Segment Start: LISTED ENTRIES
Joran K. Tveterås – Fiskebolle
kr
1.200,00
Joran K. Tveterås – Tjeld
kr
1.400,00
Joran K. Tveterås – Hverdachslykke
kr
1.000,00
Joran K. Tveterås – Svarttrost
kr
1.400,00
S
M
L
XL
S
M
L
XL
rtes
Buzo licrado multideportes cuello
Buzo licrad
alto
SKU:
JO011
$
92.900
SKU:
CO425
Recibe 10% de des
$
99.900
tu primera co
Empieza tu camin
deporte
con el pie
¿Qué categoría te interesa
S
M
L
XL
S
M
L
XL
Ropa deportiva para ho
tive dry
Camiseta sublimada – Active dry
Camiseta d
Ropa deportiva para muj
Segment End: LISTED ENTRIES
Segment Start: LISTED ENTRIES
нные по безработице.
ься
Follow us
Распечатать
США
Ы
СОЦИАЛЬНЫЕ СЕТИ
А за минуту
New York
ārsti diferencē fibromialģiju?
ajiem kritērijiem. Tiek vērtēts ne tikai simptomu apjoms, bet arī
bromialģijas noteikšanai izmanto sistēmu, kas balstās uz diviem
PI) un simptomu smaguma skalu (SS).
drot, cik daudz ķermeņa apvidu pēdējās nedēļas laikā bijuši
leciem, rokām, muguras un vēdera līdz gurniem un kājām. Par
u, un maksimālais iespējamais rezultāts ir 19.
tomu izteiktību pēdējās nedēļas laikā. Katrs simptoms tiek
Segment End: LISTED ENTRIES
- WHAT YOU SHOULD DO -
The expected answer is an exact copy of the lines above, beginning at the line with "Empieza tu camin" and ending at the line with "Ropa deportiva para muj", with both ends in.

- ANSWER SPACE -
Empieza tu camin
deporte
con el pie
¿Qué categoría te interesa
S
M
L
XL
S
M
L
XL
Ropa deportiva para ho
tive dry
Camiseta sublimada – Active dry
Camiseta d
Ropa deportiva para muj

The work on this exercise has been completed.